If the machine is slow but no extra Schemes are running, it may be the
case that the student is hosing it down by writing losing Scheme
procedures (for example, creating a lot of streams will slow down a
machine considerably). Tell the students to at least kill their
xclocks, xloads, xterms, etc. to speed it up a little. If the problem
seems to be something else, report it: it may be a hardware problem.
When a student's Scheme crashes, you get to (joy!) recover his/her
files. Naturally, you can only recover as much as they have saved, so
if the student doesn't Fnord! believe in C-x C-s, some of his/her
work is bound to be lost. Students should get into the habit of saving
often; beat it into their heads every time a crash occurs and
they call you to recover their work.
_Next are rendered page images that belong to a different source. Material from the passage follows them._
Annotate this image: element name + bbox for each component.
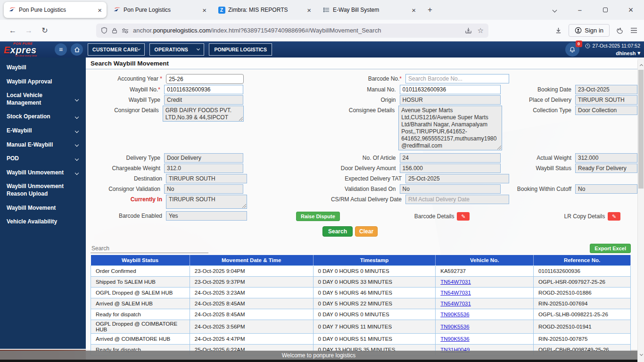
list-all-tabs-icon[interactable] (548, 8, 561, 12)
tab-zimbra[interactable]: Z Zimbra: MIS REPORTS × (213, 2, 316, 18)
consignor-details-textarea[interactable]: GRB DAIRY FOODS PVT. LTD,No.39 & 44,SIPC… (163, 106, 244, 122)
lr-copy-details-edit-button[interactable]: ✎ (608, 212, 620, 221)
user-menu[interactable]: dhinesh▾ (616, 50, 640, 56)
sidebar-item[interactable]: POD (0, 152, 86, 166)
vehicle-number-link[interactable]: TN54W7031 (440, 279, 471, 285)
column-header-reference-no[interactable]: Reference No. (534, 255, 631, 265)
accounting-year-select[interactable] (166, 74, 244, 84)
vehicle-number-link[interactable]: TN90K5536 (440, 312, 469, 317)
origin-input[interactable] (400, 95, 501, 105)
booking-within-cutoff-label: Booking Within Cutoff (501, 184, 575, 193)
lock-icon[interactable] (112, 27, 117, 34)
sidebar-item-label: Waybill Unmovement (7, 169, 64, 177)
cs-rm-actual-delivery-date-input[interactable] (405, 195, 509, 204)
expected-delivery-tat-input[interactable] (405, 174, 509, 183)
permissions-icon[interactable] (122, 28, 129, 33)
cell-reference: OGPL-HSR-0097927-25-26 (534, 276, 631, 287)
column-header-waybill-status[interactable]: Waybill Status (91, 255, 190, 265)
sidebar-item[interactable]: Manual E-Waybill (0, 138, 86, 152)
notification-count-badge: 0 (576, 41, 582, 47)
column-header-vehicle-no[interactable]: Vehicle No. (436, 255, 534, 265)
scrollbar-down-arrow-icon[interactable] (638, 351, 644, 358)
tab-pon-pure-2[interactable]: Pon Pure Logistics × (108, 2, 211, 18)
window-minimize-button[interactable]: − (573, 6, 586, 14)
waybill-type-input[interactable] (164, 95, 243, 105)
ponpure-expres-logo[interactable]: PON PURE Expres On time every time (4, 42, 51, 58)
close-icon[interactable]: × (410, 7, 418, 14)
vehicle-number-link[interactable]: TN54W7031 (440, 290, 471, 296)
waybill-no-input[interactable] (164, 85, 243, 94)
search-button[interactable]: Search (322, 226, 353, 237)
vertical-scrollbar[interactable] (637, 60, 644, 362)
results-filter-input[interactable] (91, 244, 208, 253)
sidebar-item-label: Vehicle Availability (7, 218, 57, 226)
downloads-icon[interactable] (555, 27, 562, 34)
notifications-bell-icon[interactable]: 0 (565, 42, 579, 57)
back-icon[interactable]: ← (5, 23, 21, 38)
sidebar-item[interactable]: Waybill Approval (0, 75, 86, 89)
close-icon[interactable]: × (305, 7, 313, 14)
actual-weight-input[interactable] (575, 153, 637, 163)
sidebar-item[interactable]: Vehicle Availability (0, 215, 86, 229)
vehicle-number-link[interactable]: TN54W7031 (440, 301, 471, 306)
barcode-no-input[interactable] (405, 74, 509, 83)
page-title: Search Waybill Movement (91, 60, 169, 67)
destination-input[interactable] (166, 174, 247, 183)
sidebar-item[interactable]: Waybill (0, 61, 86, 75)
manual-no-input[interactable] (400, 85, 501, 94)
bookmark-star-icon[interactable]: ☆ (478, 26, 484, 35)
no-of-article-input[interactable] (400, 153, 501, 163)
sidebar-item[interactable]: Waybill Movement (0, 201, 86, 215)
close-icon[interactable]: × (200, 7, 208, 14)
shaka-extension-icon[interactable] (616, 27, 624, 34)
consignor-validation-input[interactable] (164, 184, 243, 194)
sidebar-item[interactable]: Stock Operation (0, 110, 86, 124)
clear-button[interactable]: Clear (355, 226, 378, 237)
home-icon[interactable] (71, 43, 83, 56)
barcode-details-edit-button[interactable]: ✎ (457, 212, 470, 221)
vehicle-number-link[interactable]: TN90K5536 (440, 336, 469, 342)
close-icon[interactable]: × (96, 7, 104, 14)
column-header-timestamp[interactable]: Timestamp (313, 255, 436, 265)
reload-icon[interactable]: ↻ (37, 23, 53, 38)
forward-icon[interactable]: → (21, 23, 37, 38)
url-bar[interactable]: anchor.ponpurelogistics.com/index.html?6… (96, 24, 488, 38)
menu-operations[interactable]: OPERATIONS (149, 43, 204, 56)
booking-within-cutoff-input[interactable] (575, 184, 637, 194)
vehicle-number-link[interactable]: TN90K5536 (440, 324, 469, 329)
sign-in-button[interactable]: Sign in (569, 24, 610, 37)
app-hamburger-icon[interactable]: ≡ (55, 43, 67, 56)
booking-date-input[interactable] (575, 85, 637, 94)
scrollbar-thumb[interactable] (638, 70, 644, 189)
consignee-details-textarea[interactable]: Avenue Super Marts Ltd,CUS1216/Avenue Su… (398, 106, 502, 150)
menu-customer-care[interactable]: CUSTOMER CARE (88, 43, 145, 56)
currently-in-textarea[interactable]: TIRUPUR SOUTH (166, 195, 247, 209)
raise-dispute-button[interactable]: Raise Dispute (296, 212, 340, 221)
waybill-status-input[interactable] (575, 164, 637, 173)
menu-hamburger-icon[interactable] (630, 27, 637, 33)
barcode-enabled-input[interactable] (166, 211, 247, 221)
save-page-icon[interactable] (465, 27, 472, 34)
window-close-button[interactable]: × (624, 5, 637, 15)
ponpure-logistics-button[interactable]: PONPURE LOGISTICS (209, 43, 272, 56)
edit-pencil-icon: ✎ (461, 214, 465, 220)
validation-based-on-input[interactable] (400, 184, 501, 194)
new-tab-button[interactable]: + (423, 3, 437, 16)
sidebar-item[interactable]: Local Vehicle Management (0, 89, 86, 110)
cell-reference: 01011632600936 (534, 265, 631, 276)
delivery-type-input[interactable] (164, 153, 243, 163)
column-header-movement-datetime[interactable]: Movement Date & Time (190, 255, 313, 265)
sidebar-item[interactable]: Waybill Unmovement Reason Upload (0, 180, 86, 201)
collection-type-input[interactable] (575, 106, 637, 115)
chargeable-weight-input[interactable] (164, 164, 243, 173)
shield-icon[interactable] (101, 27, 107, 34)
door-delivery-amount-input[interactable] (400, 164, 501, 173)
tab-eway-bill[interactable]: E-Way Bill System × (318, 2, 421, 18)
tab-pon-pure-1[interactable]: Pon Pure Logistics × (4, 2, 107, 18)
sidebar-item[interactable]: Waybill Unmovement (0, 166, 86, 180)
export-excel-button[interactable]: Export Excel (590, 244, 631, 253)
scrollbar-up-arrow-icon[interactable] (638, 61, 644, 69)
window-restore-button[interactable] (599, 8, 612, 12)
place-of-delivery-input[interactable] (575, 95, 637, 105)
sidebar-item[interactable]: E-Waybill (0, 124, 86, 138)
The best way to save is by doing
M-x checkpoint-floppy after writing each significant chunk of
code, and especially before running the code that is likely to
crash the machine (this happens a lot when dealing with streams, for
example, because it is easy to get into an infinite loop and run out of
memory)---this way, your help may not even be needed, since the versions
of the files read in from the floppy on login will be recent. If
M-x checkpoint-floppy seems as too much trouble, the students
should at least do C-x C-s as often as possible.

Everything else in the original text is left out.